Tuesday, May 1st, 2012

Everything I Didn't Learn From Taking A Personal Genome Test

It took us ten years and $3 billion to map the human genome, and when the first working draft appeared in 2000, it came with lots of predictions: We were going to crack the genetic code for disease, predict heart attacks and cure cancer. Twelve years later, that isn't how it worked out.

Instead of dramatic scientific breakthroughs, the most successful outgrowth has been a crop of VC-fueled personal genetics companies. The concept is simple: for a fee, they’ll tell you everything science knows about your genes. The most popular American version is 23andme, which has been around since 2006 and getting gushing press for nearly as long. Thanks to a good pitch and some Google connections (co-founder Anne Wojcicki is married to Google co-founder Sergey Brin, who steered $3.9 million of Google’s money into the project, and has personally loaned the company $10 million), they’ve been able to raise as much money as they’ve ever needed, a sum total of $52.6 million, as of last January. (Along the way, that's been enough money to fly their own zeppelin around northern California.)

All of which means that, for $200 you can send off a tube of spit to a 23andme lab in California and get access to a website with literally thousands of statistics about your genome, each somehow just a little short of being a useful fact. A few examples, from my own results.

My odds of heroin addiction are 2.9x higher than average. It's hard to know what this means: do I get a bigger kick out of opiates, or a smaller one? The finding is based on a Swedish study from 2004, but on the results page, 23andme also helpfully links to a 2006 study that they list as “contradictory,” so maybe it doesn't mean anything at all.

I'm a carrier for hemachromatosis. This actually is useful to know. 3% of the population are carriers for a genetic disorder of one kind or another, often something terrifying and degenerative like PKU or Gracile. But not me. I just have the possibility of extra iron in my blood, which hopefully (hopefully!) some doctor would have told me about at some point anyway.

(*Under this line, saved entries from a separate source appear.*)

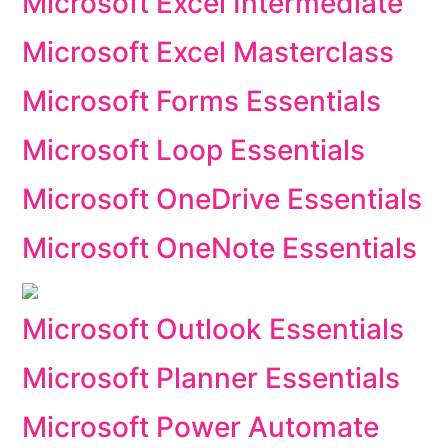
Microsoft Excel Intermediate
Microsoft Excel Masterclass
Microsoft Forms Essentials
Microsoft Loop Essentials
Microsoft OneDrive Essentials
Microsoft OneNote Essentials
Microsoft Outlook Essentials
Microsoft Planner Essentials
Microsoft Power Automate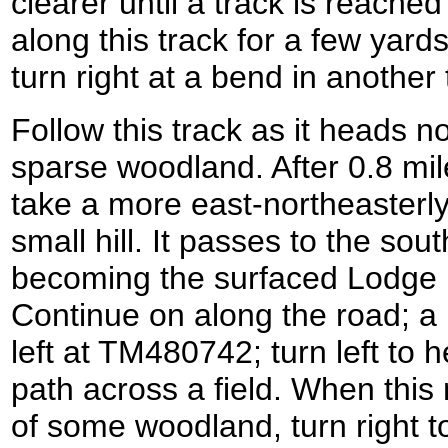
clearer until a track is reache
along this track for a few yard
turn right at a bend in another 
Follow this track as it heads 
sparse woodland. After 0.8 mile
take a more east-northeasterly
small hill. It passes to the s
becoming the surfaced Lodge 
Continue on along the road; a m
left at TM480742; turn left to
path across a field. When this
of some woodland, turn right t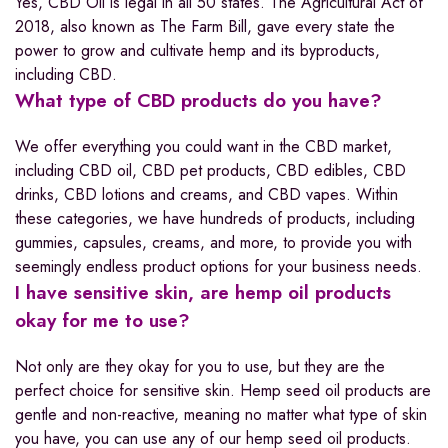
Yes, CBD Oil is legal in all 50 states. The Agricultural Act of
2018, also known as The Farm Bill, gave every state the
power to grow and cultivate hemp and its byproducts,
including CBD.
What type of CBD products do you have?
We offer everything you could want in the CBD market,
including CBD oil, CBD pet products, CBD edibles, CBD
drinks, CBD lotions and creams, and CBD vapes. Within
these categories, we have hundreds of products, including
gummies, capsules, creams, and more, to provide you with
seemingly endless product options for your business needs.
I have sensitive skin, are hemp oil products
okay for me to use?
Not only are they okay for you to use, but they are the
perfect choice for sensitive skin. Hemp seed oil products are
gentle and non-reactive, meaning no matter what type of skin
you have, you can use any of our hemp seed oil products.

I have a 33% higher risk of rheumatoid arthritis. It’s hard to know what this means. This figure is derived from a group study, showing that people with this gene (my gene) suffer rheumatoid arthritis at a rate of 3.2% instead of 2.4%. That may mean a lot to an insurance actuary, but for a single person, it comes close to nonsense. If I lived one thousand times, I would suffer arthritis in 32 lives instead of 24—a useless, maddening idea. I won’t live a thousand times. I have only one body and only one life. Either it will happen or it won't.

23andme's test results are all based on peer-reviewed scientific studies, the closest thing medicine has to a rock-hard, build-your-house-on-it fact. But once they’re translated from the group to the individual level, it’s hard to say what significance these facts actually have. This is what science-in-progress looks like—a tangle of half-tested ideas, each one raising more questions than it answers. Anyone waiting to unlock the mysteries of the human body best not hold their breath.

Unfortunately, the genome itself is anything but user-friendly. After a decade of research, our data is a jumble of conflicting facts, and no one seems ready to make sense of it. The best metaphor comes from Duke geneticist Misha Angrist, author of Here Is A Human Being and Participant #4 of the Personal Genome Project. "It turns out to be just a total fucking mess. So instead of having this linear icon representing human biology, the most potent symbol now is the hairball."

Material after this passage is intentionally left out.